● **What this task involves**: What is needed is an exact copy of the lines from the one containing "Lent Devotions" through the last line of the records below, with no pictures.

Transcribed page contents:

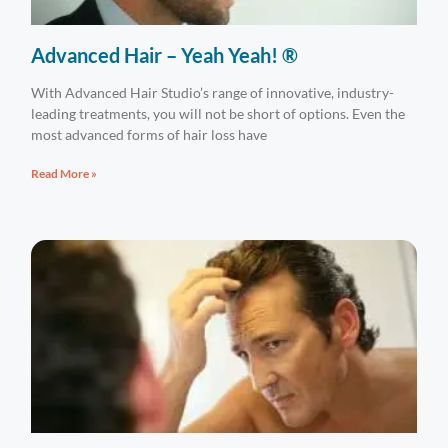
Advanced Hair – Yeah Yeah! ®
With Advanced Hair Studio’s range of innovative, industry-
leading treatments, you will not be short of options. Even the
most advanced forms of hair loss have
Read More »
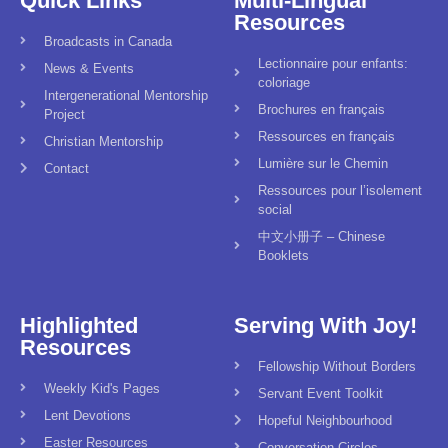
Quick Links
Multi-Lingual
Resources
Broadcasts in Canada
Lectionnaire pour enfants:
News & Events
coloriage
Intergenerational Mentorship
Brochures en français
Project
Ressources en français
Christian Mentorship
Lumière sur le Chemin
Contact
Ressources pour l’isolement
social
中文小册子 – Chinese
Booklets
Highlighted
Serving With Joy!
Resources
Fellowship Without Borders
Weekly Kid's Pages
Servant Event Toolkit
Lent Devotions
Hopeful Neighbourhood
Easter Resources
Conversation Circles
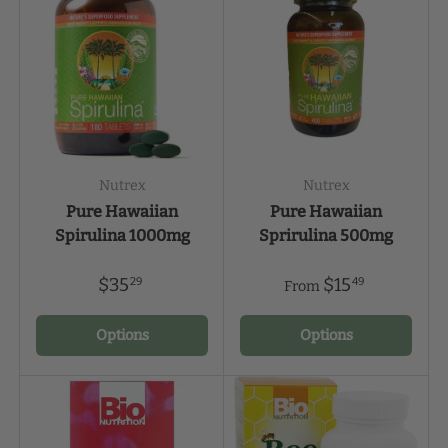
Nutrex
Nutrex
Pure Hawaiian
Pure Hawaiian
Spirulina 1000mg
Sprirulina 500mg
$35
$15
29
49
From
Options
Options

● **Reply to the exercise**:
Lent Devotions
Hopeful Neighbourhood
Easter Resources
Conversation Circles
Nutrex
Nutrex
Pure Hawaiian
Pure Hawaiian
Spirulina 1000mg
Sprirulina 500mg
$35
$15
29
49
From
Options
Options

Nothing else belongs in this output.